* **Work to complete**: The entries below are to be repeated exactly, and their pictures left out.

* **Data excerpts**:
↓

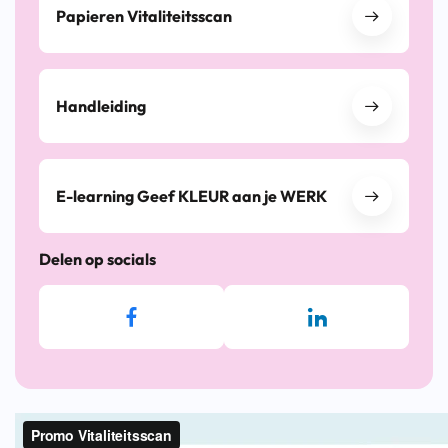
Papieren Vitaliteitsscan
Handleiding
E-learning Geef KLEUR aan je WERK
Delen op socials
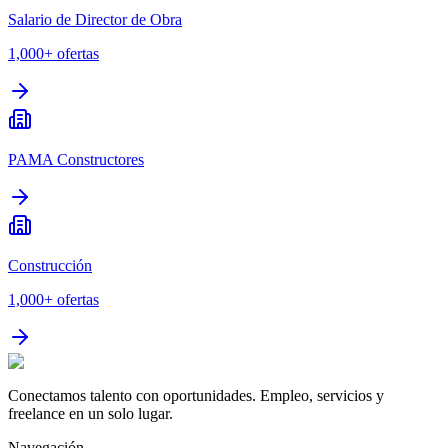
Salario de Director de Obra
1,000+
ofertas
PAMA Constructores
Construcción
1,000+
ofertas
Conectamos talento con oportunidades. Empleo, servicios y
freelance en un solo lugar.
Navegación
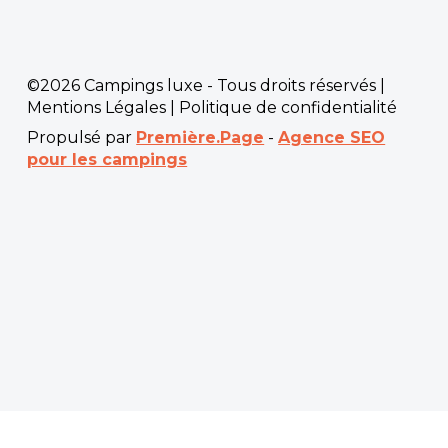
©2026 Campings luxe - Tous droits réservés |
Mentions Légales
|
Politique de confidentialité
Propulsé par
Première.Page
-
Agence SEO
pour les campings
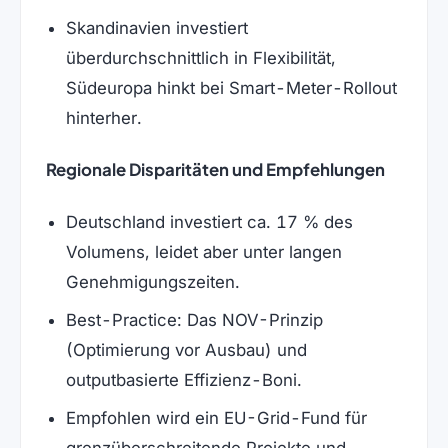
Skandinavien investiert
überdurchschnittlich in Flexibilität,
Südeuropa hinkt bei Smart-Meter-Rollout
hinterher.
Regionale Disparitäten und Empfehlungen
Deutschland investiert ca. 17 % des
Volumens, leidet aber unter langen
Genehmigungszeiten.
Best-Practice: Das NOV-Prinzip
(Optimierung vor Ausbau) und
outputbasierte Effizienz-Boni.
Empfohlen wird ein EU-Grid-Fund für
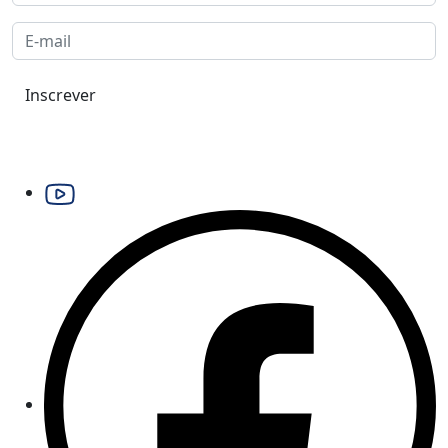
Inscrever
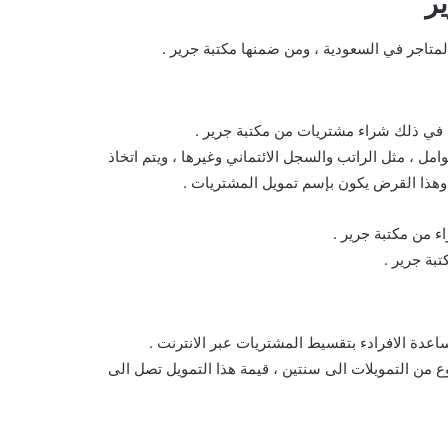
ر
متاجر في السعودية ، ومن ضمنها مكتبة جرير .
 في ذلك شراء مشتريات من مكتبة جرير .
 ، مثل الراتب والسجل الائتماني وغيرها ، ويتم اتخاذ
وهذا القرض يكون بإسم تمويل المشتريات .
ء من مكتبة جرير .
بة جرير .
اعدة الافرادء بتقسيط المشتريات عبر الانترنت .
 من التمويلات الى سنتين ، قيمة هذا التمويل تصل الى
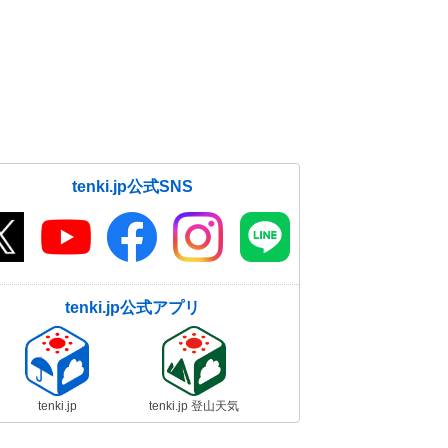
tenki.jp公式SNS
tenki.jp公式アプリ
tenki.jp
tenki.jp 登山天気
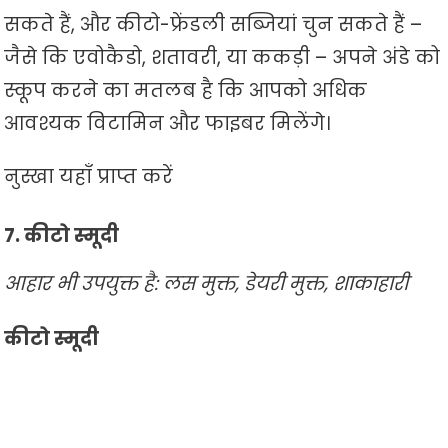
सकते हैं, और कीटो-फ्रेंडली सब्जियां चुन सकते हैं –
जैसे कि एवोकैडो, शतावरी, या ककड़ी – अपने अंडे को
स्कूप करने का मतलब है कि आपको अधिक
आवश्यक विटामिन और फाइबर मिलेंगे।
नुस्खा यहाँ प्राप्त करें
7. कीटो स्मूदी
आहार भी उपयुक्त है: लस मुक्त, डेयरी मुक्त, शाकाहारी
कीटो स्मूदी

↑

* **Exercise response**:
Papieren Vitaliteitsscan
Handleiding
E-learning Geef KLEUR aan je WERK
Delen op socials
Salario de Director de Obra
1,000+
ofertas
PAMA Constructores
Construcción
1,000+
ofertas
Conectamos talento con oportunidades. Empleo, servicios y
freelance en un solo lugar.
Navegación
©2026 Campings luxe - Tous droits réservés |
Mentions Légales
|
Politique de confidentialité
Propulsé par
Première.Page
-
Agence SEO
pour les campings
Skandinavien investiert
überdurchschnittlich in Flexibilität,
Südeuropa hinkt bei Smart-Meter-Rollout
hinterher.
Regionale Disparitäten und Empfehlungen
Deutschland investiert ca. 17 % des
Volumens, leidet aber unter langen
Genehmigungszeiten.
Best-Practice: Das NOV-Prinzip
(Optimierung vor Ausbau) und
outputbasierte Effizienz-Boni.
Empfohlen wird ein EU-Grid-Fund für
Inscrever
ر
متاجر في السعودية ، ومن ضمنها مكتبة جرير .
 في ذلك شراء مشتريات من مكتبة جرير .
 ، مثل الراتب والسجل الائتماني وغيرها ، ويتم اتخاذ
وهذا القرض يكون بإسم تمويل المشتريات .
ء من مكتبة جرير .
بة جرير .
اعدة الافرادء بتقسيط المشتريات عبر الانترنت .
 من التمويلات الى سنتين ، قيمة هذا التمويل تصل الى
tenki.jp公式SNS
tenki.jp公式アプリ
tenki.jp
tenki.jp 登山天気
सकते हैं, और कीटो-फ्रेंडली सब्जियां चुन सकते हैं –
जैसे कि एवोकैडो, शतावरी, या ककड़ी – अपने अंडे को
स्कूप करने का मतलब है कि आपको अधिक
आवश्यक विटामिन और फाइबर मिलेंगे।
नुस्खा यहाँ प्राप्त करें
7. कीटो स्मूदी
आहार भी उपयुक्त है: लस मुक्त, डेयरी मुक्त, शाकाहारी
कीटो स्मूदी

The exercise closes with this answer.